Фролов переступил порог и осмотрелся: в прихожей — русская печь, высокие полати, за фанерной перегородкой, в горнице — узкая голландка, пол из широких некрашеных досок, пузато провис потолок. Из голых стен кое-где сиротливо торчат гвозди, с обрывками медной проволоки и шпагата — что-то висело на них.

— На тою неделю в новую избу норовим отсюдова… Я тут загодя поснимала все, собрала. Дед-то уж в новой ночует, а я ешшо тута. Не могу покинуть этаю избенку, прости ты меня господи. На сердце такая жалость, ровно корову на бойню свожу. — Власовна часто заморгала тусклыми глазами. — Рушить избу пока не будем, заместо кладовки послужит.

Она вышла, оставив дверь открытой. И этот пустой, зияющий проем двери, поглотивший ее, вдруг показался: Фролову темным экраном, с которого исчезла Власовна и сейчас покажется вновь. Когда-то здесь мельтешили ее дети, на уровне дверной скобы мелькали их вихрастые мальчишечьи головки, затем они подрастали, один за другим уходили на фронт, и каждый из них, ступая на порог, небось пригибался, не вмещаясь в этот темный прямоугольник двери…

Фролов глядел на порог. Потемневшая дубовая тесина, посредине ее глубокая ложбинка, выструганная временем, тысячами прикосновений подошв. Порог был стерт и отполирован, как старое воловье ярмо. Многое видел и знал этот порог. Он слышал ночной шепот и любовь юных Власовны и Захарыча, тонкие крики новорожденных — Прохора, Алексея, Павла, Александра и Маши, он ощущал на себе нежное тепло голозадых малышей, затем легкую поступь их юношеского шага, которым они однажды прощально переступили его. Вместо сыновей слетелись в дом похоронки.

На пустой стене висели старинные часы, с медными, как пушечные гильзы, гирями на цепочках. Маятник медленно и задумчиво отстукивал время.

— Тридцать годов без ремонту ходют. — Власовна потянула за цепочку, гири поплыли вверх. — Ешшо до войны старик возил в город остеклить. Павлуша, покойник, рогатку прятал за часы. Полез и столкнул ненароком. Остеклили, и вот стукают.

— Павлуша не вернулся?.. — вылетел у Фролова ненужный вопрос.

— Все там остались, полегли. — Власовна вздохнула. — Прохор с Алексеем — под Москвой, Александр — под Орлом, а Павлуша-то под самой Германией. Меньшой был. Думали, без него управются, очередь не дойдет. Дошла…
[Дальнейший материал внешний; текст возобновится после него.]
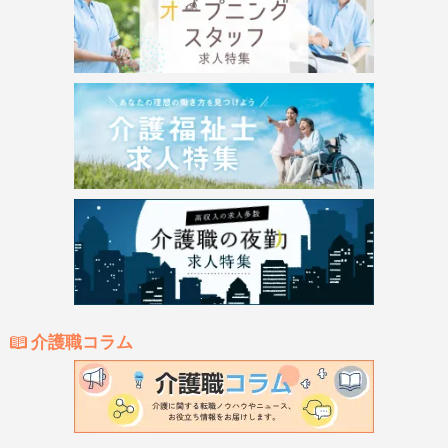
介護職コラム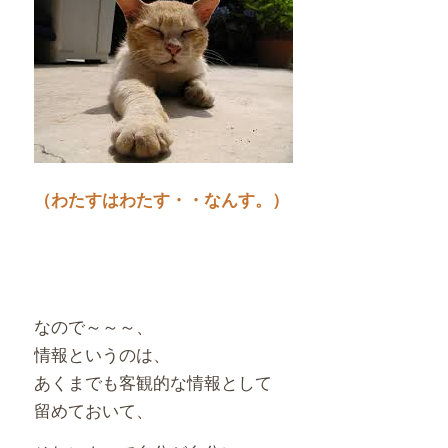
（わたすはわたす・・なんす。）
なので～～～、
情報というのは、
あくまでも客観的な情報として
留めておいて、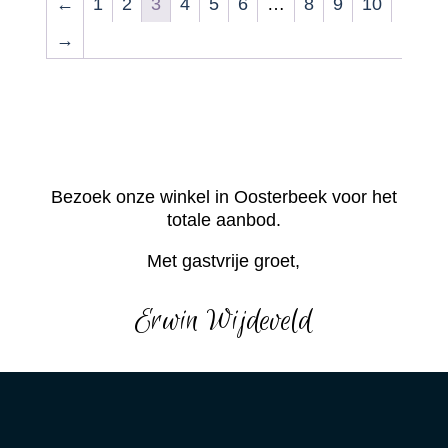
←
1
2
3
4
5
6
…
8
9
10
→
Bezoek onze winkel in Oosterbeek voor het
totale aanbod.
Met gastvrije groet,
Erwin Wijdeveld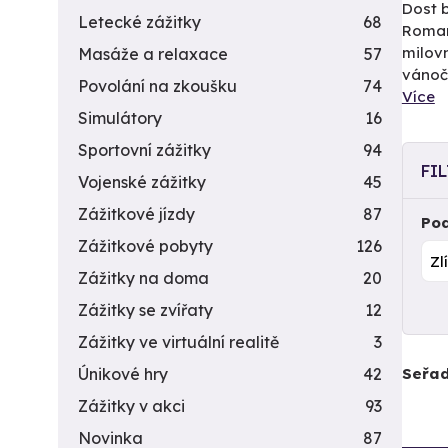
Dost b
Letecké zážitky
68
Roman
milovn
Masáže a relaxace
57
vánoč
Povolání na zkoušku
74
Více
Simulátory
16
Sportovní zážitky
94
FI
Vojenské zážitky
45
Zážitkové jízdy
87
Pod
Zážitkové pobyty
126
Zážitky na doma
20
Zážitky se zvířaty
12
Zážitky ve virtuální realitě
3
Seřad
Únikové hry
42
Zážitky v akci
93
Novinka
87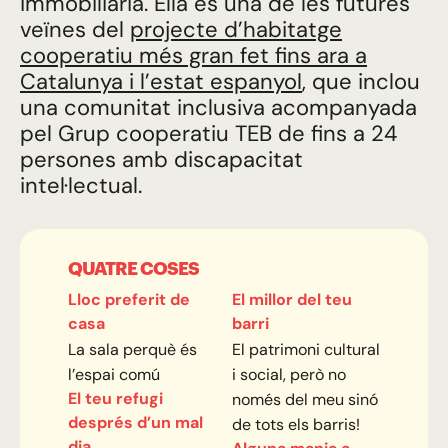
immobiliària. Ella és una de les futures
veïnes del
projecte d’habitatge
cooperatiu més gran fet fins ara a
Catalunya i l’estat espanyol
, que inclou
una comunitat inclusiva acompanyada
pel Grup cooperatiu TEB de fins a 24
persones amb discapacitat
intel·lectual.
QUATRE COSES
Lloc preferit de
El millor del teu
casa
barri
La sala perquè és
El patrimoni cultural
l’espai comú
i social, però no
El teu refugi
només del meu sinó
després d’un mal
de tots els barris!
dia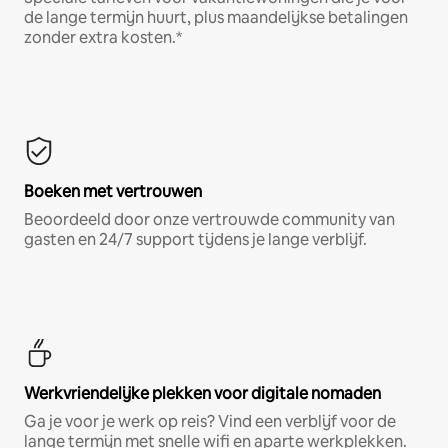
de lange termijn huurt, plus maandelijkse betalingen
zonder extra kosten.*
Boeken met vertrouwen
Beoordeeld door onze vertrouwde community van
gasten en 24/7 support tijdens je lange verblijf.
Werkvriendelijke plekken voor digitale nomaden
Ga je voor je werk op reis? Vind een verblijf voor de
lange termijn met snelle wifi en aparte werkplekken.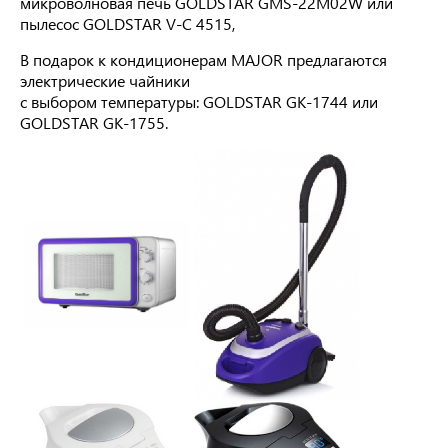
микроволновая печь GOLDSTAR GMS-22M02W или
пылесос GOLDSTAR V-C 4515,
В подарок к кондиционерам MAJOR предлагаются
электрические чайники
с выбором температуры: GOLDSTAR GK-1744 или
GOLDSTAR GK-1755.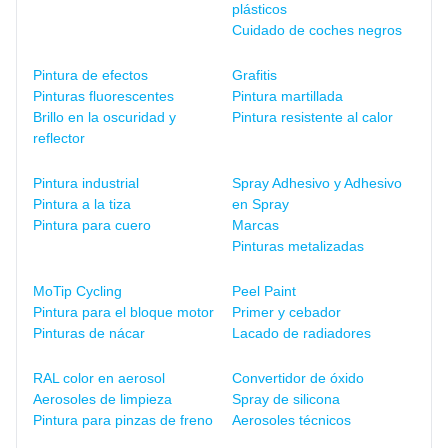
plásticos
Cuidado de coches negros
Pintura de efectos
Grafitis
Pinturas fluorescentes
Pintura martillada
Brillo en la oscuridad y
Pintura resistente al calor
reflector
Pintura industrial
Spray Adhesivo y Adhesivo
Pintura a la tiza
en Spray
Pintura para cuero
Marcas
Pinturas metalizadas
MoTip Cycling
Peel Paint
Pintura para el bloque motor
Primer y cebador
Pinturas de nácar
Lacado de radiadores
RAL color en aerosol
Convertidor de óxido
Aerosoles de limpieza
Spray de silicona
Pintura para pinzas de freno
Aerosoles técnicos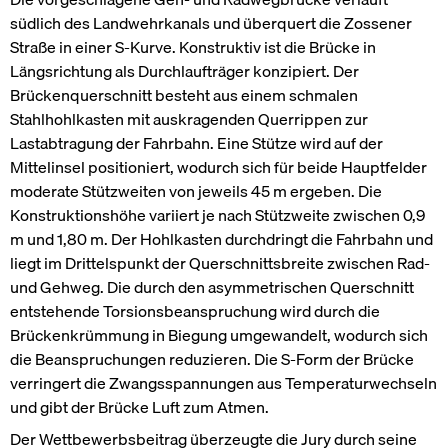
südlich des Landwehrkanals und überquert die Zossener
Straße in einer S-Kurve. Konstruktiv ist die Brücke in
Längsrichtung als Durchlaufträger konzipiert. Der
Brückenquerschnitt besteht aus einem schmalen
Stahlhohlkasten mit auskragenden Querrippen zur
Lastabtragung der Fahrbahn. Eine Stütze wird auf der
Mittelinsel positioniert, wodurch sich für beide Hauptfelder
moderate Stützweiten von jeweils 45 m ergeben. Die
Konstruktionshöhe variiert je nach Stützweite zwischen 0,9
m und 1,80 m. Der Hohlkasten durchdringt die Fahrbahn und
liegt im Drittelspunkt der Querschnittsbreite zwischen Rad-
und Gehweg. Die durch den asymmetrischen Querschnitt
entstehende Torsionsbeanspruchung wird durch die
Brückenkrümmung in Biegung umgewandelt, wodurch sich
die Beanspruchungen reduzieren. Die S-Form der Brücke
Social
LinkedIn
verringert die Zwangsspannungen aus Temperaturwechseln
und gibt der Brücke Luft zum Atmen.
Der Wettbewerbsbeitrag überzeugte die Jury durch seine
Во дворе раздался легкий ребячий голос зятька. Фролов шагнул к двери, как бы уходя от прошлого, от войны, оставляя их в старой избе.

Над плетнем показалась голова Сережи.

— Дядь Федь, вас дедушка Антон давно ждет около кирпичей. Еле нашел я вас.

Сережа пропал, а потом появился в дверях нового дома. Разочарованно оглядел забрызганные алебастром пол и стены.

— Штукатурите? А обелиск… не будете строить? — спросил он.

Фролов погладил Сережу по голове и, помолчав, произнес:

— Скажи дедушке Антону, пусть не ждет меня… И кирпич нам не скоро понадобится.

Когда приготовили раствор и Фролов начал штукатурить, Сережа напросился в помощники. Фролов дал ему мастерок и выделил уголочек. Сережа, подражая ему, стал набрасывать на стену раствор, вскоре измазался весь, лоб и веснушчатый нос заблестели от пота.

— Вот дает, а! — весело поощрял его зятек. — Федь, может, нам уйти, а Сергей один тут сладит?

Неумелые, но старательные движения Сережи, его звонкий голосок, вопросы и рассказы сразу обо всем забавляли Фролова, роднили с жизнью этого смышленого доброго мальчишки и всем окружающим эту жизнь. Сережа как бы связывал мысли Фролова о Татьяне Сергеевне, Антоне Шукшанове, Архиповне, Кольке, о всех людях деревни, перед которыми он, Фролов, со вчерашнего вечера почувствовал себя в каком-то долгу.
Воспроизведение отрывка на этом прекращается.